🤖 AI Summary
This work addresses the high computational cost and poor zero-shot generalization of conventional radiation–matter interaction simulations by proposing a composable neural surrogate kernel grounded in particle locality and Markovian dynamics. The approach integrates a hybrid discrete–continuous Transformer architecture with Riemannian flow matching and product manifold modeling, introducing Riemannian flow matching to radiation simulation for the first time. This yields a differentiable neural Markov kernel capable of likelihood estimation and zero-shot generation of large-scale, unseen material configurations. Experiments demonstrate that a single-GPU implementation significantly outperforms traditional CPU-based simulators in speed, while multi-step autoregressive rollouts remain stable and reliable. The study also releases a new dataset comprising 20 million events.
📝 Abstract
We introduce a new strategy for compositional neural surrogates for radiation-matter interactions, a key task spanning domains from particle physics through nuclear and space engineering to medical physics. Exploiting the locality and the Markov nature of particle interactions, we create a \emph{next-particle prediction} kernel using hybrid discrete-continuous transformer models based on Riemannian Flow Matching on product manifolds.

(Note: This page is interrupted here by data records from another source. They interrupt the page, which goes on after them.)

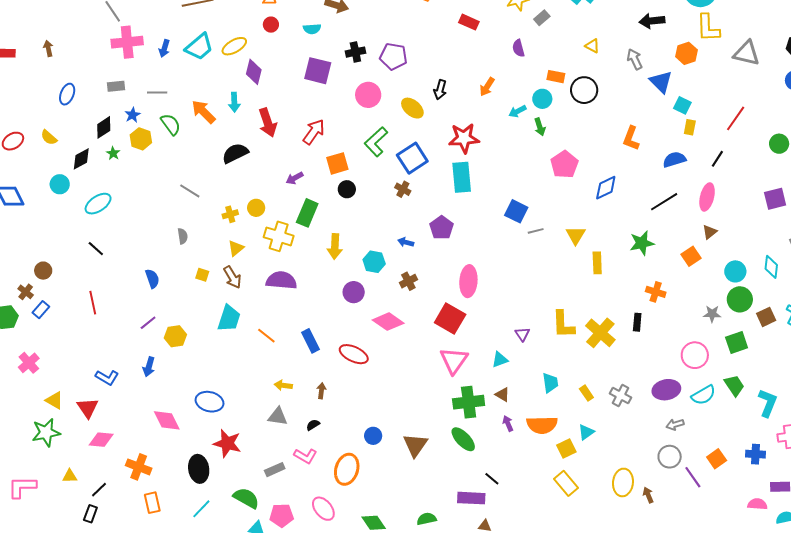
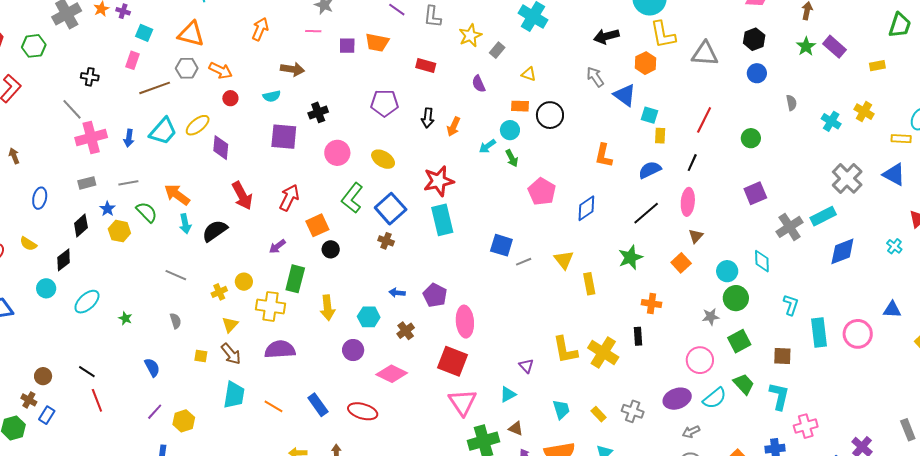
yellow triangle: (592, 46) -> (529, 74), moved
purple pentagon: (394, 56) -> (385, 103), moved
black arrow: (440, 90) -> (428, 118), moved
cyan arrow: (234, 102) -> (185, 224), moved
green star: (113, 153) -> (125, 318), moved
purple pentagon: (442, 228) -> (435, 295), moved
black line: (96, 249) -> (87, 372), moved
brown square: (766, 317) -> (782, 356), moved, turned 36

The model generates variable-sized typed sets of particles and radiation side effects that are the result of the interaction of an incident particle with a material volume. The resulting kernel can be composed to simulate unseen large-scale material distributions in a zero-shot manner. Unlike mechanistic simulators, our model is designed to be differentiable, provides tractable likelihoods for future downstream applications. A significant computational speed-up on GPU compared to CPU-bound mechanistic simulation is observed for single-kernel execution. We evaluate the model at the kernel level and demonstrate predictive stability over multi-round autoregressive rollouts. We additionally release a novel 20M-event radiation-matter interaction dataset for further research.